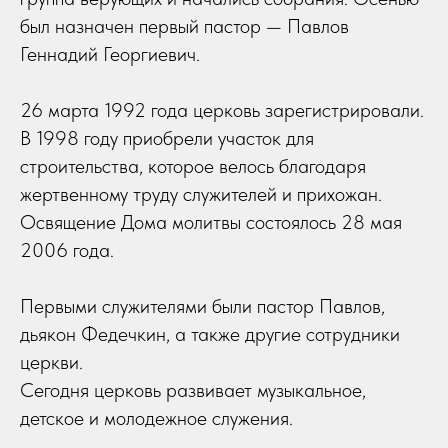
был назначен первый пастор — Павлов
Геннадий Георгиевич.
26 марта 1992 года церковь зарегистрировали.
В 1998 году приобрели участок для
строительства, которое велось благодаря
жертвенному труду служителей и прихожан.
Освящение Дома молитвы состоялось 28 мая
2006 года.
Первыми служителями были пастор Павлов,
дьякон Федечкин, а также другие сотрудники
церкви.
Сегодня церковь развивает музыкальное,
детское и молодежное служения.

(Your goal):
Report the number of lines in the listing that include the string "церковь"; give nothing but the number.

(Task result):
2